You are getting upset when people give you a thumbs down. I have tried to find out what motivates you, without success and was called names instead. So what gives?
PG I am motivated by the truth and trying to get it out. The cabal you speak of is the 1.5 trillion climate cabal. Why is it so hard for you to look into it. Your belief in alternate energy shows me your ignorance in the facts of those forms of energy. They can be useful in niche markets but alternate energy is very expensive and inefficient. Just look at where ever those forms of energy are developed and you will see the expense and problems.
I have no investments in fossil fuel industry the “stuff” that has given us our standard of living.

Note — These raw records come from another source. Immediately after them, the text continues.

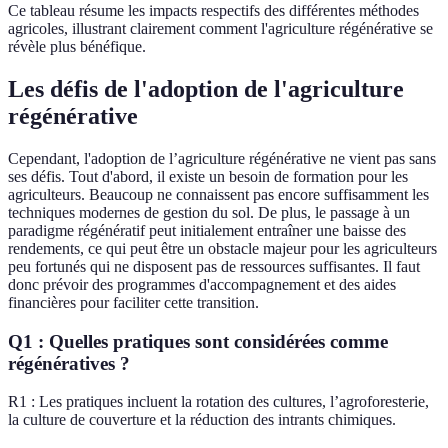
Ce tableau résume les impacts respectifs des différentes méthodes
agricoles, illustrant clairement comment l'agriculture régénérative se
révèle plus bénéfique.
Les défis de l'adoption de l'agriculture
régénérative
Cependant, l'adoption de l’agriculture régénérative ne vient pas sans
ses défis. Tout d'abord, il existe un besoin de formation pour les
agriculteurs. Beaucoup ne connaissent pas encore suffisamment les
techniques modernes de gestion du sol. De plus, le passage à un
paradigme régénératif peut initialement entraîner une baisse des
rendements, ce qui peut être un obstacle majeur pour les agriculteurs
peu fortunés qui ne disposent pas de ressources suffisantes. Il faut
donc prévoir des programmes d'accompagnement et des aides
financières pour faciliter cette transition.
Q1 : Quelles pratiques sont considérées comme
régénératives ?
R1 : Les pratiques incluent la rotation des cultures, l’agroforesterie,
la culture de couverture et la réduction des intrants chimiques.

Wind solar and geo will always be on the fringe. You talk about jobs, it was proudly stated that more people are now employed in the solar industry than oil, gas and coal. Sounds great heh well here is a fact conviently left out, solar on a good day supplies 1% of the electricity of the US. so it takes more people to supply 1% of energy than fossil or nuclear which supplies most of the rest. Effecient heh, and lower wages.
I hobbled along with the AGW,CAGW crowd until Gore came out with his discredited bs movie. When I saw that I thought what the hell. I then got interested in what was going well in couldn’t believe the lies and deception going on and how the media so called government watch dogs got sucked in.
See, I can think for myself and take no one at their word.
So PG think out of the box. Do you buy the first car a salesman throws at ya? Oh and you just keep believing those politicians.